The beacon of hope in this wasteland of human wreckage is a private institute in Reno, Nev. Affiliated with the University of Nevada, it is called The Whittemore Peterson Institute for Neuro-Immune Disease (WPI). It was founded and funded by Harvey Whittemore and his wife, Annette. Their 33-year-old daughter, Andrea Whittemore Goad, has been a CFS sufferer since she was 11.
The medical establishment has been cool to WPI; and NIH turned down all six research grant applications it made last year. But 1 million very sick Americans are cheering for this frontal attack on CFS, which they prefer to call M.E./CFS in deference to the older, less trivializing name.
While these things are argued, the life in limbo that so many endure is described by Waroff this way: “You know the trouble with this disease? All this time goes by with nothing in it. You don't get a chance to put anything in it. It's just empty time.”
Squabbling Experts, Suffering Patients
As with other investigative science, the search for a cure for chronic fatigue syndrome (CFS) is riddled with controversy, accusations and suspicion. The patient community believes, with seeming unanimity, that the medical institutions have failed them globally – namely America’s Centers for Disease Control (CDC) and the National Institutes of Health (NIH) and Britain’s National Health Service (NHS) They argue that the CDC discredited the disease, following the first big U.S. outbreak by giving it a misleading new name, chronic fatigue syndrome, and then shirking on research.

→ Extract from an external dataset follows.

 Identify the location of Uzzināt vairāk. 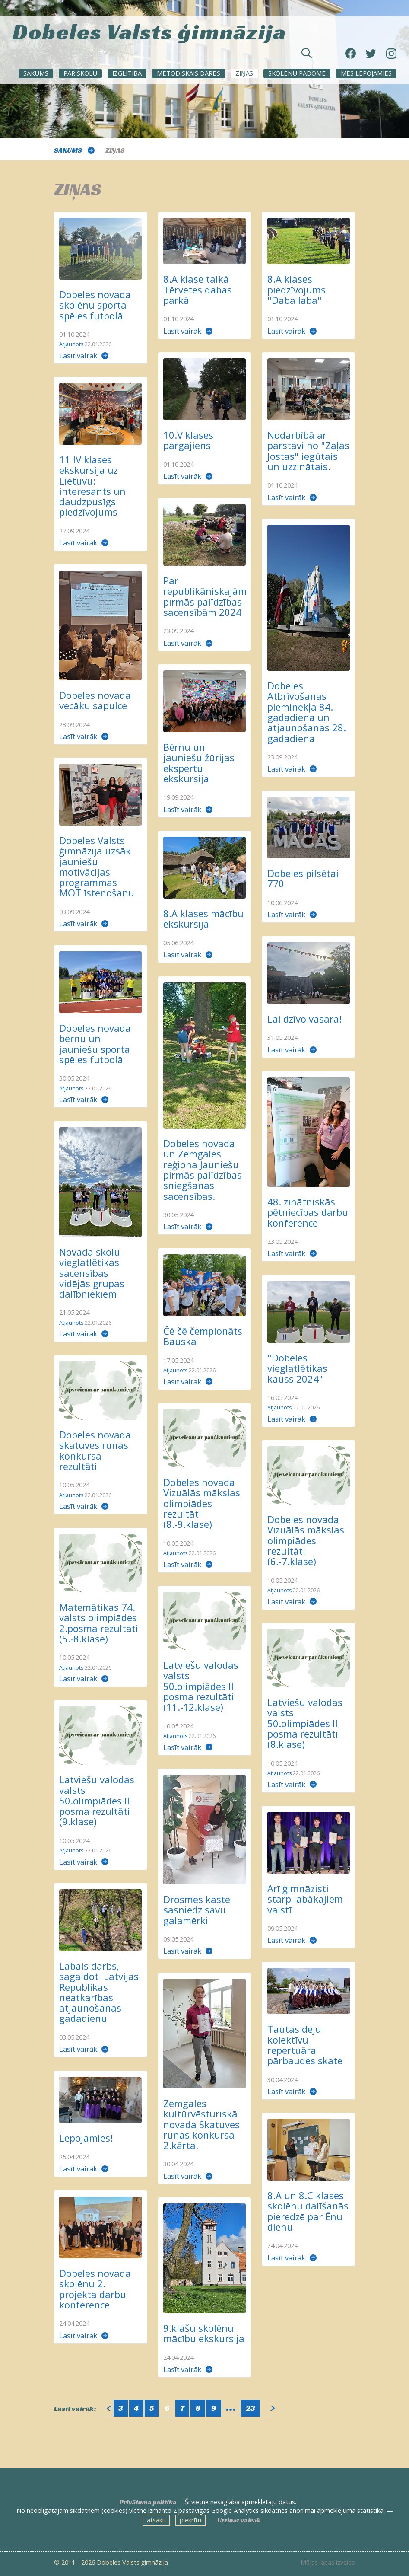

Among the alleged perfidy, the CDC first under-counted the number of U.S. sufferers at 20,000 and then over-counted them at 4 million. The count is crucial because when it was too low, resources were starved. And once it was set too high, test results became skewed because the CDC was including legions of clinically depressed people and others with psychological ailments, probably none of whom had CFS.
Nowhere is the counting more important than trying to establish whether it is the retrovirus XMRV that is the guilty pathogen in CFS. If the count is wrong and the patient cohort include people who have been misdiagnosed, the studies become a nonsense.
That is partially the case in Britain, where the NHS has been predisposed to treat CFS as a psychological disease and to dismiss studies which find XMRV in patients as contaminated, in particular by mouse DNA, which is present in the air of many laboratories that use mice in tests.
But the privately funded Whittemore Peterson Institute (WPI) in Reno, Nev. claims that they have never used mice and have guarded carefully against this possibility. Among the numerous test methods they used to thwart contamination, they hunted down antibodies to XMRV in patient blood, which cannot possibly have any connection to contamination. As WPI president Annette Whittemore points out, the real lab work includes finding genuine patients and extracting the elusive markers such as XMRV antibodies, making the work conclusive.
A recent article in the distinguished British medical journal, The Lancet, advocated cognitive therapy for CFS, such as improved diet and regular, paced exercise. The Internet lit up with denunciation. The consensus was that this was therapy for people who suffered from depression, not CFS.
The bottom line: This kind of commonsense therapy may help some, says Dr. David Bell, who has had more hands-on experience with CFS patients than any other medical professional, but it is not a cure or a breakthrough. What little is known is that different therapies work temporarily for different people: Deborah Waroff in New York has had some relief with ozone blood therapy; others, like Andrea Whittemore Goad in Reno, with Ampligen, an experimental drug; and still others with various immune-system boosters.
Those and other issues were debated at a NIH-sponsored conference, entitled “State of the Science,” on April 7-8. — Llewellyn King
This article was previously published by RealClearPolitics.